How I Built an AWS App Without Spending a Penny — The CLI + SAM

13 min readSep 22, 2023

This is part 3 of a 6-part series. See the previous parts where we build the front end.

IAM is the most important service to understand when working with AWS, regardless of your job role. It governs not only the amount of access granted to users but also the amount of access given to individual resources. IAM is completely free, so we should take advantage of that as much as we can. When you create an AWS account, you create a root user that has full access to everything. This gives you the most freedom but is dangerous to get compromised. I’m sure you’ve heard stories about people’s accounts getting hacked and then waking up to a massive bill due to the number of resources the hackers were able to spin up.

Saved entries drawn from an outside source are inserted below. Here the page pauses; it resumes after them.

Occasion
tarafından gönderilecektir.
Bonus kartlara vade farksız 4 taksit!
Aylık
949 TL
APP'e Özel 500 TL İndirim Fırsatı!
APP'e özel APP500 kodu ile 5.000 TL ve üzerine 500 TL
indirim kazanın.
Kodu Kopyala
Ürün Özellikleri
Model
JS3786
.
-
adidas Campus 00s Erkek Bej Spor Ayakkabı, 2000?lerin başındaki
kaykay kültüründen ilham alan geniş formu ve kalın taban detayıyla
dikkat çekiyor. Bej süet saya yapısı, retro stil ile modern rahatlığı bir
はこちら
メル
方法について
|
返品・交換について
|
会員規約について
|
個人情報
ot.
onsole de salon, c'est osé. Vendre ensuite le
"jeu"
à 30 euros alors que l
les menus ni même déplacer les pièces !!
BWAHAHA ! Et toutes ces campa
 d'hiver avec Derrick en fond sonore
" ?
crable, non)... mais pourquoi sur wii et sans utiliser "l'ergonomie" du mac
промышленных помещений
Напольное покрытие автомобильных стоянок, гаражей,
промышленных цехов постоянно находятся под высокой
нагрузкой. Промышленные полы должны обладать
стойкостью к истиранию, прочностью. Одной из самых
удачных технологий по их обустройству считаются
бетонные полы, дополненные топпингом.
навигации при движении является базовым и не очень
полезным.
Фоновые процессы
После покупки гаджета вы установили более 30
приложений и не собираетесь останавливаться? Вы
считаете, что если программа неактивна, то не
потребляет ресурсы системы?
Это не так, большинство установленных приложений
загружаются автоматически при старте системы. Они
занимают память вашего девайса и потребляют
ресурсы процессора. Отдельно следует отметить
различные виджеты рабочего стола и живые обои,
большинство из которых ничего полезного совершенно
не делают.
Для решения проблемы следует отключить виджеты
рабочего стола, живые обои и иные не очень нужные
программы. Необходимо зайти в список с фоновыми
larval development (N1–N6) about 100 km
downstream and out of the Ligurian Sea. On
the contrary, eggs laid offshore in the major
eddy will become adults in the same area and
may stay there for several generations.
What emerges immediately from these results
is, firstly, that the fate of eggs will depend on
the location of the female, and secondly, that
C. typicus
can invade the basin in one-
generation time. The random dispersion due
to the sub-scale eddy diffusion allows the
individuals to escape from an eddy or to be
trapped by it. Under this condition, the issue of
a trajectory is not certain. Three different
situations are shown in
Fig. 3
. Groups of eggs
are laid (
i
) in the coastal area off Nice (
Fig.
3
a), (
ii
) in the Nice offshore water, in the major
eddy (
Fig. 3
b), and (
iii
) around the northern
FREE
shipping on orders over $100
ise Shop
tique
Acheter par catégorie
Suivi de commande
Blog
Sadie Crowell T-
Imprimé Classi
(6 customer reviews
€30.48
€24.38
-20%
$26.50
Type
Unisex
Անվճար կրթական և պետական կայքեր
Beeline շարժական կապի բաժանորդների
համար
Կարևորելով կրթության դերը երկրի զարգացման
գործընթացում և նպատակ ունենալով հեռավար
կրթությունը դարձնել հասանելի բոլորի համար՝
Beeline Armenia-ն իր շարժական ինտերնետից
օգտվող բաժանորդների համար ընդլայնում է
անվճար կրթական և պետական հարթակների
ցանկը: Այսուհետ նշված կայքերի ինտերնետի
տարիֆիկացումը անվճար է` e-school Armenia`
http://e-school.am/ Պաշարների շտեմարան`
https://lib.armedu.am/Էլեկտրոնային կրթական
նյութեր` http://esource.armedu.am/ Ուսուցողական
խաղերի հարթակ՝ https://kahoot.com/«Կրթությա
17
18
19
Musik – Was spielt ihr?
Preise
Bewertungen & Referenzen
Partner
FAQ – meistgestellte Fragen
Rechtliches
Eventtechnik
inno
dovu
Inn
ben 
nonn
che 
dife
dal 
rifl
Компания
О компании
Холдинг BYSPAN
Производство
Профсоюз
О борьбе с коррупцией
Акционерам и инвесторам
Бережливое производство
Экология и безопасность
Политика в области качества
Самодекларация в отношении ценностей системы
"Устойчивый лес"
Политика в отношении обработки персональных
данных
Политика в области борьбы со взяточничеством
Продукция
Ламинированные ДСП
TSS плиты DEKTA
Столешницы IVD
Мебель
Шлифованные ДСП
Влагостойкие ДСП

Therefore, it’s best practice to create a user with the minimum number of permissions required to perform your tasks, use strong, unique passwords, and protect these accounts with MFA (especially the root user!) You should sign in with this user account for 99% of your everyday tasks and only use the root account when required. For simplicity, I created a user with AdministratorAccess. This gives the user access to everything except the things only the root user can do as linked above, such as changing the account settings or giving access to the Billing and Cost Management console. Since I’m exploring as much of AWS as I can, I like having as many permissions as I can to experiment, but ideally, you should deny all access and give permissions one at a time for every resource you need.

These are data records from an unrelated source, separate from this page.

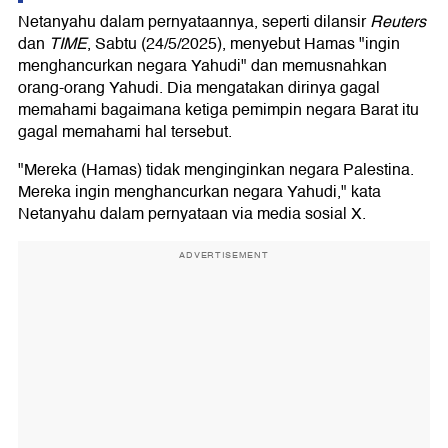
Netanyahu dalam pernyataannya, seperti dilansir
Reuters
dan
TIME
, Sabtu (24/5/2025), menyebut Hamas "ingin
menghancurkan negara Yahudi" dan memusnahkan
orang-orang Yahudi. Dia mengatakan dirinya gagal
memahami bagaimana ketiga pemimpin negara Barat itu
gagal memahami hal tersebut.
"Mereka (Hamas) tidak menginginkan negara Palestina.
Mereka ingin menghancurkan negara Yahudi," kata
Netanyahu dalam pernyataan via media sosial X.
ADVERTISEMENT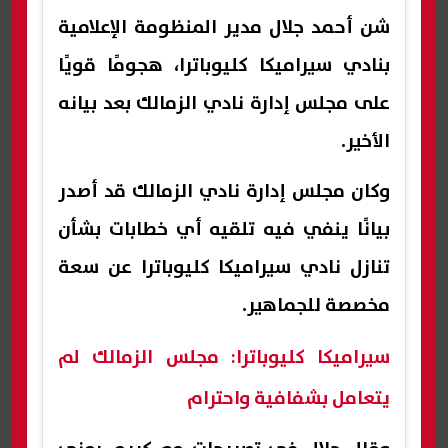
شن أحمد جلال مدير المنظومة الإعلامية
بنادي سيراميكا كليوباترا، هجومًا قويًا
على مجلس إدارة نادي الزمالك بعد بيانه
الأخير.
وكان مجلس إدارة نادي الزمالك قد أصدر
بيانًا ينفي فيه تلقيه أي خطابات بشأن
تنازل نادي سيراميكا كليوباترا عن سعة
مخصصة للجماهير.
سيراميكا كليوباترا: مجلس الزمالك لم
يتعامل بشفافية واحترام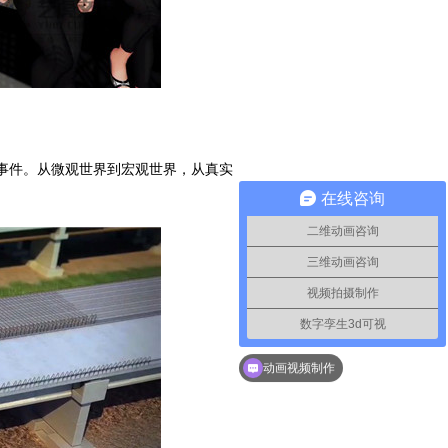
事件。从微观世界到宏观世界，从真实
在线咨询
二维动画咨询
三维动画咨询
视频拍摄制作
数字孪生3d可视
你们是怎么收费的呢？
动画视频制作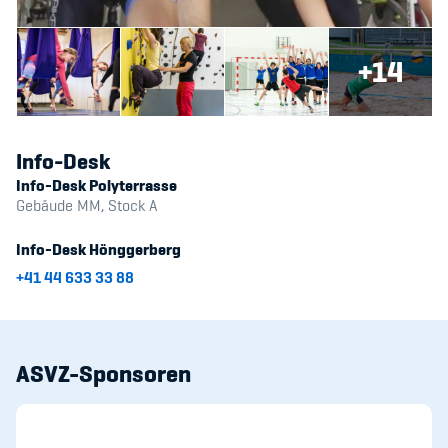
+14
Info-Desk
Info-Desk Polyterrasse
Gebäude MM, Stock A
Info-Desk Hönggerberg
+41 44 633 33 88
ASVZ-Sponsoren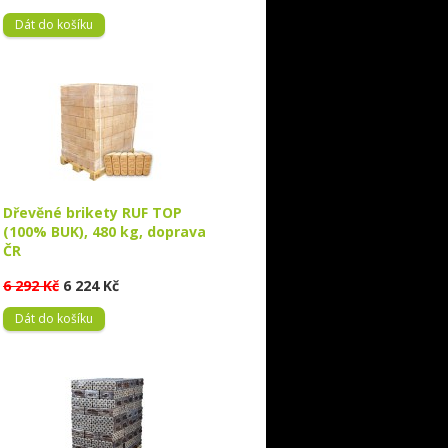
Dát do košíku
Dřevěné brikety RUF TOP
(100% BUK), 480 kg, doprava
ČR
6 292 Kč
6 224 Kč
Dát do košíku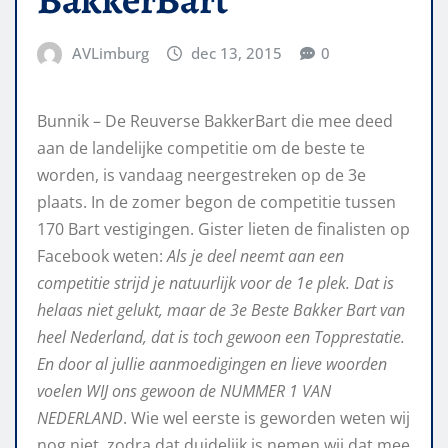
AVLimburg
dec 13, 2015
0
Bunnik – De Reuverse BakkerBart die mee deed
aan de landelijke competitie om de beste te
worden, is vandaag neergestreken op de 3e
plaats. In de zomer begon de competitie tussen
170 Bart vestigingen. Gister lieten de finalisten op
Facebook weten:
Als je deel neemt aan een
competitie strijd je natuurlijk voor de 1e plek. Dat is
helaas niet gelukt, maar de 3e Beste Bakker Bart van
heel Nederland, dat is toch gewoon een Topprestatie.
En door al jullie aanmoedigingen en lieve woorden
voelen WIJ ons gewoon de NUMMER 1 VAN
NEDERLAND
. Wie wel eerste is geworden weten wij
nog niet, zodra dat duidelijk is nemen wij dat mee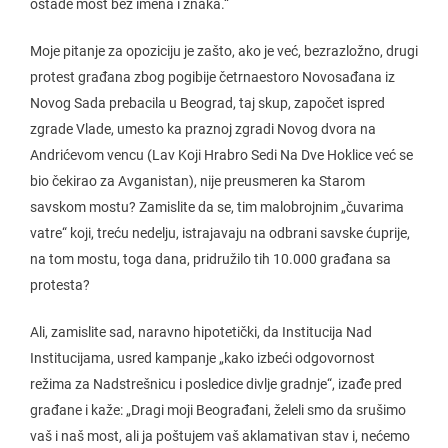
ostade most bez imena i znaka.“
Moje pitanje za opoziciju je zašto, ako je već, bezrazložno, drugi
protest građana zbog pogibije četrnaestoro Novosađana iz
Novog Sada prebacila u Beograd, taj skup, započet ispred
zgrade Vlade, umesto ka praznoj zgradi Novog dvora na
Andrićevom vencu (Lav Koji Hrabro Sedi Na Dve Hoklice već se
bio čekirao za Avganistan), nije preusmeren ka Starom
savskom mostu? Zamislite da se, tim malobrojnim „čuvarima
vatre“ koji, treću nedelju, istrajavaju na odbrani savske ćuprije,
na tom mostu, toga dana, pridružilo tih 10.000 građana sa
protesta?
Ali, zamislite sad, naravno hipotetički, da Institucija Nad
Institucijama, usred kampanje „kako izbeći odgovornost
režima za Nadstrešnicu i posledice divlje gradnje“, izađe pred
građane i kaže: „Dragi moji Beograđani, želeli smo da srušimo
vaš i naš most, ali ja poštujem vaš aklamativan stav i, nećemo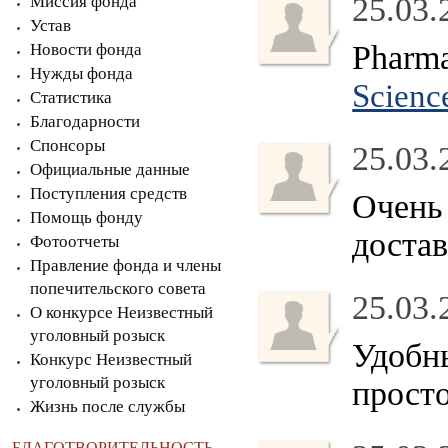
25.03.
Миссия фонда
Устав
Pharma
Новости фонда
Нужды фонда
Scienc
Статистика
Благодарности
Спонсоры
25.03.
Официальные данные
Поступления средств
Очень 
Помощь фонду
достав
Фотоотчеты
Правление фонда и члены
попечительского совета
25.03.
О конкурсе Неизвестный
уголовный розыск
Удобны
Конкурс Неизвестный
уголовный розыск
прост
Жизнь после службы
БЛАГОТВОРИТЕЛЬНОСТЬ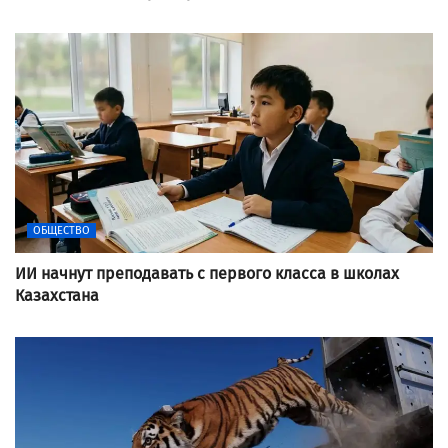
ОБЩЕСТВО
ИИ начнут преподавать с первого класса в школах
Казахстана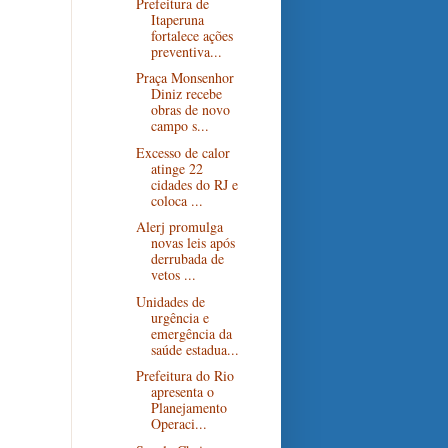
Prefeitura de
Itaperuna
fortalece ações
preventiva...
Praça Monsenhor
Diniz recebe
obras de novo
campo s...
Excesso de calor
atinge 22
cidades do RJ e
coloca ...
Alerj promulga
novas leis após
derrubada de
vetos ...
Unidades de
urgência e
emergência da
saúde estadua...
Prefeitura do Rio
apresenta o
Planejamento
Operaci...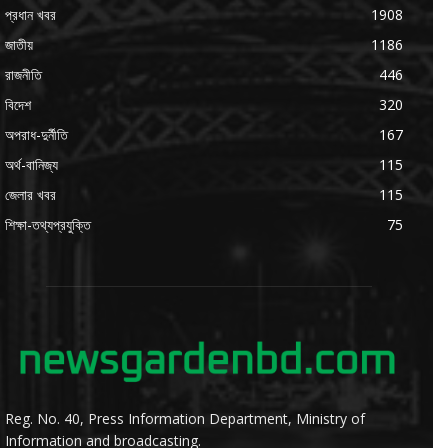
প্রধান খবর
1908
জাতীয়
1186
রাজনীতি
446
বিদেশ
320
অপরাধ-দুর্নীতি
167
অর্থ-বানিজ্য
115
জেলার খবর
115
শিক্ষা-তথ্যপ্রযুক্তি
75
Reg. No. 40, Press Information Department, Ministry of
Information and broadcasting.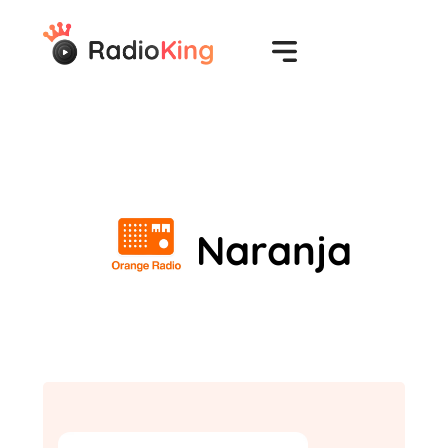
Naranja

As I kept building this app, I wanted to incorporate the CLI to make AWS management quicker and more automated. The instructions for installing the CLI can be found here. To use the CLI, you must authenticate with AWS. There are several ways to do this. AWS recommends using the IAM Identity Center (formerly AWS Single Sign-On) to set up SSO across multiple accounts in an organization. But I’m a one-man startup and I don’t have an active directory or SAML provider set up, nor would I prefer tying my AWS credentials to a third party like Google or Microsoft. (Not only would I need to remember which account I used to sign in, but the damage would be greater if that account got compromised. If you’re curious here’s a list of supported identity providers and SaaS applications.) So, I created an access key ID and secret access key and saved them to my machine. These must be kept secret! As soon as it’s compromised, someone will have already spun up 100 EC2 instances mining Bitcoin. Now with the AWS CLI installed, I can do almost anything I can do through the management console. The CLI docs provide useful information about each command, including every option and sample output. Make sure to browse the v2 docs since Google results tend to default to the v1 docs instead.

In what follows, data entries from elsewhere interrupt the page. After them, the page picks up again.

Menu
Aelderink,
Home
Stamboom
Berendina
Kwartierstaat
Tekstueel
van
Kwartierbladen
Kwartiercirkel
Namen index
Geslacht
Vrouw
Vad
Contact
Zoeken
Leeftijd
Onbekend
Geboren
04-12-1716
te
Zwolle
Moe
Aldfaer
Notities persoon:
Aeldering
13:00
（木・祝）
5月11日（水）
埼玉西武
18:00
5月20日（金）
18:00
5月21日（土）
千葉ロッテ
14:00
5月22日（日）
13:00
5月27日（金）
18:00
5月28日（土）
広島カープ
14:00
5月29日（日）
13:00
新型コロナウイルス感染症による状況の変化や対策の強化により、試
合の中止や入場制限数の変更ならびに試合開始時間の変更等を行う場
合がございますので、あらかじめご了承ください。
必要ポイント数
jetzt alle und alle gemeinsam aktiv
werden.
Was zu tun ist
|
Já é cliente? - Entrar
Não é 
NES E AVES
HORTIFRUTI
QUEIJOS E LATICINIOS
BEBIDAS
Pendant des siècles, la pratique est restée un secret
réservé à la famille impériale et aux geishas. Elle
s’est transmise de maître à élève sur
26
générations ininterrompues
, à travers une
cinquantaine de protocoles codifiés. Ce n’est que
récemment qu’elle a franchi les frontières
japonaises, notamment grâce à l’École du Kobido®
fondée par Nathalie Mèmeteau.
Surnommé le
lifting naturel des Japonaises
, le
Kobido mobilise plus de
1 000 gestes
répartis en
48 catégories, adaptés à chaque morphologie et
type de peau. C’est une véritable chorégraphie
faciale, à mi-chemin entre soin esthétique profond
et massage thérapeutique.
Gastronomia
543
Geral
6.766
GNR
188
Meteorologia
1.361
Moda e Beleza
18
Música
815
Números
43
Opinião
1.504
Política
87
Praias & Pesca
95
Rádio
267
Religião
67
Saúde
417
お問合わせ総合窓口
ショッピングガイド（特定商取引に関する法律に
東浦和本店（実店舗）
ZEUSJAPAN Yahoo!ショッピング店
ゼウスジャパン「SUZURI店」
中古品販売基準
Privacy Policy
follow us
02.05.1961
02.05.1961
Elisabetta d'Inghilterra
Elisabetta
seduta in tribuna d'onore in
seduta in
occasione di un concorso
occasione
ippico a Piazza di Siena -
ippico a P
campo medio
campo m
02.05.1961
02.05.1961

One bug I ran into, which is exclusive to WSL, is that if I put my PC to sleep and then wake it up, the clock gets out of sync. This causes the AWS APIs to fail since the signature requires a valid timestamp within 15 minutes of the time reported on AWS servers. Usually, I can run sudo hwclock -s to fix the clock. But sometimes, I have to fully reboot WSL to fix the issue. As of this writing, this is still an open issue: https://github.com/microsoft/WSL/issues/10006.

AWS recommends you rotate your credentials every 90 days, but they don’t provide an automated way of doing so. So, I decided to automate this process myself.

Thanos saying “Fine, I’ll do it myself” — From https://memegenerator.net

Here is the architecture diagram for the service I dubbed IAM Old:

Architecture diagram for IAM old — Architecture diagram for IAM Old

Side note: AWS provides a page with a downloadable set of icons and resources you can use to create architecture diagrams. In my case, I used draw.io to create all my architecture diagrams, but you’re free to use whichever tool you prefer.

Every day, this service will check the age of all access keys across all users. If any of them are 90 days old, it will send an email to remind the user to update their credentials. (This doesn’t rotate the credentials on their behalf since the access key secret is only visible upon creation of the key. We use a separate shell script to rotate the credentials.) To initiate a task on a regular schedule, we can use EventBridge. Previously, we would create an EventBridge rule to run a cron job, but now AWS provides a dedicated EventBridge Scheduler for that purpose. This triggers a Lambda function to check IAM for the age of all access keys across all users. If the age is 90 days, Lambda sends an email to the user via SNS. We use a dead letter queue (DLQ) to collect any errors from EventBridge or Lambda. We start the CloudFormation template with the following:

AWSTemplateFormatVersion: "2010–09–09"
Transform: AWS::Serverless-2016–10–31
#Globals
Description: >-
  A stack that sends a reminder to users whenever their access key needs to be rotated

Since the architecture is entirely serverless, we can use SAM (or serverless application model) to simplify the CloudFormation template. SAM provides short-hands for several CloudFormation resources, including API Gateway, AppSync, Lambda, DynamoDB, and Step Functions, with its own CloudFormation-like docs. It also has its own CLI with commands to easily build, test, and deploy stacks. You must add the Transform: AWS::Serverless-2016–10–31 line to create a SAM template. This will allow SAM to convert the template into a regular CloudFormation template that can be deployed. (Tip: To preview the generated CloudFormation template without deploying it, you can run sam validate — debug. While the console can only translate the code into JSON, this command can translate it into YAML for easier reading.) You are free to add regular CloudFormation resources to a SAM template. This is an optional tool that can make provisioning resources a little easier. (And since it’s tested on some of the exams, it was worth learning for myself.) The other section unique to SAM is Globals. If you’re provisioning multiple SAM resources, you can use the Globals section to define common properties across all those resources. But since I’m only creating one Lambda function, I don’t include this section in the template.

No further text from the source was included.